El equilibrio ácido-base implica equilibrar el pH de nuestro organismo. Este equilibrio es esencial para optimizar su salud. Aquí está nuestro descifrado realizado con la ayuda del nutricionista Anthony Berthou para comprender mejor este concepto.
Los principios del equilibrio ácido-base.

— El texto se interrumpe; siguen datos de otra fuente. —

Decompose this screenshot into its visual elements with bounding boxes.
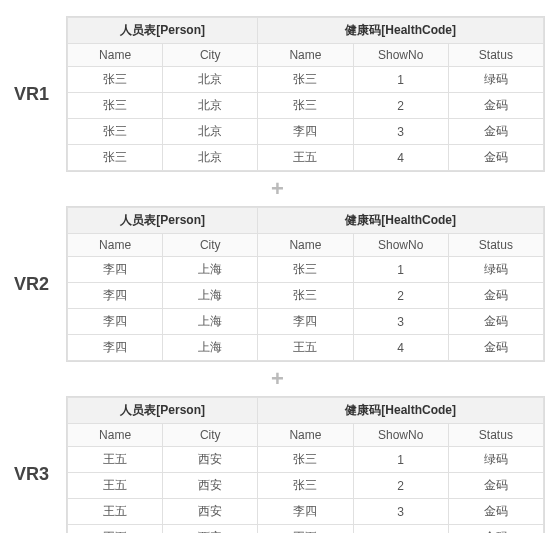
vr2-label: VR2	[10, 274, 66, 295]
cell: 4	[353, 525, 448, 534]
table-row: 李四上海李四3金码	[68, 309, 544, 335]
vr2-block: VR2 人员表[Person] 健康码[HealthCode] Name Cit…	[10, 206, 545, 362]
col-health-showno: ShowNo	[353, 424, 448, 447]
cell: 王五	[68, 525, 163, 534]
cell: 王五	[258, 145, 353, 171]
vr1-table: 人员表[Person] 健康码[HealthCode] Name City Na…	[67, 17, 544, 171]
cell: 西安	[163, 473, 258, 499]
person-group-header: 人员表[Person]	[68, 398, 258, 424]
col-health-name: Name	[258, 424, 353, 447]
cell: 3	[353, 499, 448, 525]
cell: 张三	[68, 119, 163, 145]
cell: 2	[353, 473, 448, 499]
cell: 4	[353, 145, 448, 171]
col-health-status: Status	[448, 44, 543, 67]
vr3-table: 人员表[Person] 健康码[HealthCode] Name City Na…	[67, 397, 544, 533]
cell: 金码	[448, 499, 543, 525]
health-group-header: 健康码[HealthCode]	[258, 398, 544, 424]
vr2-table: 人员表[Person] 健康码[HealthCode] Name City Na…	[67, 207, 544, 361]
col-health-name: Name	[258, 44, 353, 67]
table-row: 王五西安李四3金码	[68, 499, 544, 525]
cell: 张三	[68, 67, 163, 93]
cell: 张三	[258, 257, 353, 283]
col-health-status: Status	[448, 424, 543, 447]
table-row: 张三北京王五4金码	[68, 145, 544, 171]
cell: 张三	[68, 93, 163, 119]
table-row: 张三北京李四3金码	[68, 119, 544, 145]
col-health-showno: ShowNo	[353, 44, 448, 67]
cell: 金码	[448, 145, 543, 171]
col-person-city: City	[163, 424, 258, 447]
vr1-label: VR1	[10, 84, 66, 105]
cell: 王五	[68, 447, 163, 473]
col-person-name: Name	[68, 234, 163, 257]
cell: 1	[353, 257, 448, 283]
group-header-row: 人员表[Person] 健康码[HealthCode]	[68, 208, 544, 234]
cell: 张三	[258, 447, 353, 473]
cell: 李四	[258, 499, 353, 525]
column-header-row: Name City Name ShowNo Status	[68, 234, 544, 257]
group-header-row: 人员表[Person] 健康码[HealthCode]	[68, 398, 544, 424]
cell: 张三	[68, 145, 163, 171]
person-group-header: 人员表[Person]	[68, 208, 258, 234]
table-row: 李四上海王五4金码	[68, 335, 544, 361]
cell: 4	[353, 335, 448, 361]
cell: 金码	[448, 335, 543, 361]
table-row: 李四上海张三1绿码	[68, 257, 544, 283]
cell: 北京	[163, 119, 258, 145]
cell: 金码	[448, 473, 543, 499]
group-header-row: 人员表[Person] 健康码[HealthCode]	[68, 18, 544, 44]
cell: 张三	[258, 473, 353, 499]
cell: 上海	[163, 283, 258, 309]
vr1-table-wrap: 人员表[Person] 健康码[HealthCode] Name City Na…	[66, 16, 545, 172]
plus-separator: +	[10, 178, 545, 200]
table-row: 张三北京张三1绿码	[68, 67, 544, 93]
cell: 北京	[163, 145, 258, 171]
cell: 1	[353, 67, 448, 93]
cell: 王五	[258, 335, 353, 361]
cell: 西安	[163, 499, 258, 525]
table-row: 王五西安张三2金码	[68, 473, 544, 499]
vr3-block: VR3 人员表[Person] 健康码[HealthCode] Name Cit…	[10, 396, 545, 533]
person-group-header: 人员表[Person]	[68, 18, 258, 44]
table-row: 王五西安张三1绿码	[68, 447, 544, 473]
col-person-city: City	[163, 234, 258, 257]
cell: 1	[353, 447, 448, 473]
plus-icon: +	[271, 366, 284, 391]
cell: 张三	[258, 93, 353, 119]
cell: 北京	[163, 67, 258, 93]
cell: 李四	[68, 335, 163, 361]
column-header-row: Name City Name ShowNo Status	[68, 44, 544, 67]
table-row: 王五西安王五4金码	[68, 525, 544, 534]
col-health-showno: ShowNo	[353, 234, 448, 257]
cell: 李四	[258, 309, 353, 335]
health-group-header: 健康码[HealthCode]	[258, 18, 544, 44]
cell: 金码	[448, 283, 543, 309]
vr3-table-wrap: 人员表[Person] 健康码[HealthCode] Name City Na…	[66, 396, 545, 533]
cell: 金码	[448, 309, 543, 335]
cell: 金码	[448, 525, 543, 534]
cell: 王五	[68, 499, 163, 525]
col-health-name: Name	[258, 234, 353, 257]
cell: 绿码	[448, 257, 543, 283]
cell: 3	[353, 309, 448, 335]
health-group-header: 健康码[HealthCode]	[258, 208, 544, 234]
cell: 西安	[163, 525, 258, 534]
col-health-status: Status	[448, 234, 543, 257]
cell: 金码	[448, 119, 543, 145]
vr3-label: VR3	[10, 464, 66, 485]
cell: 王五	[258, 525, 353, 534]
column-header-row: Name City Name ShowNo Status	[68, 424, 544, 447]
col-person-city: City	[163, 44, 258, 67]
cell: 西安	[163, 447, 258, 473]
cell: 金码	[448, 93, 543, 119]
col-person-name: Name	[68, 424, 163, 447]
cell: 李四	[68, 257, 163, 283]
vr1-block: VR1 人员表[Person] 健康码[HealthCode] Name Cit…	[10, 16, 545, 172]
cell: 王五	[68, 473, 163, 499]
vr2-table-wrap: 人员表[Person] 健康码[HealthCode] Name City Na…	[66, 206, 545, 362]
cell: 李四	[68, 283, 163, 309]
cell: 2	[353, 93, 448, 119]
cell: 李四	[68, 309, 163, 335]
cell: 上海	[163, 309, 258, 335]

Para que nuestro cuerpo funcione bien, debe tener un pH equilibrado, es decir, un pH neutro. Por lo tanto, el pH no debe ser ni demasiado ácido ni demasiado básico (o alcalino).
El pH se calcula en una escala de 0 (ácido) a 14 (básico). El pH de la sangre del cuerpo está entre 7,35 y 7,45.
Por tanto, para mantener un pH equilibrado es necesario consumir las proporciones adecuadas de alimentos ácidos y alcalinos. Se distribuyen de la siguiente manera:
- Alimentos formadores de ácido : sal, carne, embutidos, quesos, pescado, cereales refinados (pasta, arroz blanco, pan blanco), lácteos (yogur, queso), refrescos, alcohol, pescado, marisco, café.
- Alimentos básicos (o alcalinizantes). : frutas, verduras, semillas oleaginosas (nueces, almendras, etc.), té verde, especias y hierbas aromáticas, ajo, cebolla.
Ojo, no confundas el sabor “ácido” de un alimento con su poder “acidificante”. Entonces el limón tiene un sabor muy ácido pero es un alimento con poder alcalinizante.

Cuando los aportes entre elementos acidificantes y alcalinizantes están desequilibrados, nuestro organismo dispone de mecanismos de regulación bastante eficientes. Sin embargo, un desequilibrio demasiado grande puede llegar a provocar importantes problemas de salud.
Sal: la principal causa del desequilibrio ácido-base
El problema de nuestra dieta occidental actual es que a menudo es demasiado ácida. Este desequilibrio está particularmente relacionado con nuestro consumo excesivo de sal que contribuye a acidificar el organismo. Cuando se consume sal de mesa (gran mayoría en embutidos, pan, quesos y platos industriales), se trata de cloruro de sodio. Sin embargo, el cloruro es acidificante para el organismo y, por tanto, contribuye a alterar el equilibrio ácido-base. Otros factores dietéticos pueden favorecer la acidez: refrescos carbonatados, grandes cantidades de café y exceso de proteína animal.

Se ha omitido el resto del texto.